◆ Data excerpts
_ _ _
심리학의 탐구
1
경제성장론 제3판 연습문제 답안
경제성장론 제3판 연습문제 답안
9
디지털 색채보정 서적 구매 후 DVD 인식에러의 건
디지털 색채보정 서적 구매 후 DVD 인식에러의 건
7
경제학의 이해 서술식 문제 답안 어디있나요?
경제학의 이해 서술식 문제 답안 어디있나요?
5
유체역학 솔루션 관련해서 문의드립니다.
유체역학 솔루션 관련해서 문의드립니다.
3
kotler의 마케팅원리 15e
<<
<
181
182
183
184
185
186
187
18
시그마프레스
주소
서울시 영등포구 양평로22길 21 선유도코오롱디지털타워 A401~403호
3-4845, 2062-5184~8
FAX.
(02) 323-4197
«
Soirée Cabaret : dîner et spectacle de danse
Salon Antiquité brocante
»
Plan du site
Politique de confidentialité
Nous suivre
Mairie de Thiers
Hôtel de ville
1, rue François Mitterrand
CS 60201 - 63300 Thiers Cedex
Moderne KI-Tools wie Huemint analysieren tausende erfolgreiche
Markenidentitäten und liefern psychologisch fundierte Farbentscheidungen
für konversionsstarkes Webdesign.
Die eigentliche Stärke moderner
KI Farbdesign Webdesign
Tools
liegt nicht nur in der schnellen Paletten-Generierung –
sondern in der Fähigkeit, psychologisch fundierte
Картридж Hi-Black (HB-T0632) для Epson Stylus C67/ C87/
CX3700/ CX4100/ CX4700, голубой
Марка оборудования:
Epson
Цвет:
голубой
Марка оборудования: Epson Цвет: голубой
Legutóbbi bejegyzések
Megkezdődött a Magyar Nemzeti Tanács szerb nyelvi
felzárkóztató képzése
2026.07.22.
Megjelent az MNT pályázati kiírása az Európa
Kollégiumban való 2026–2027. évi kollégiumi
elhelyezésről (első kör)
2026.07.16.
_ _ _
◆ Exercise directions
Scan the lines above for "psychologisch", then copy every one that has it.

◆ Task result
Markenidentitäten und liefern psychologisch fundierte Farbentscheidungen
sondern in der Fähigkeit, psychologisch fundierte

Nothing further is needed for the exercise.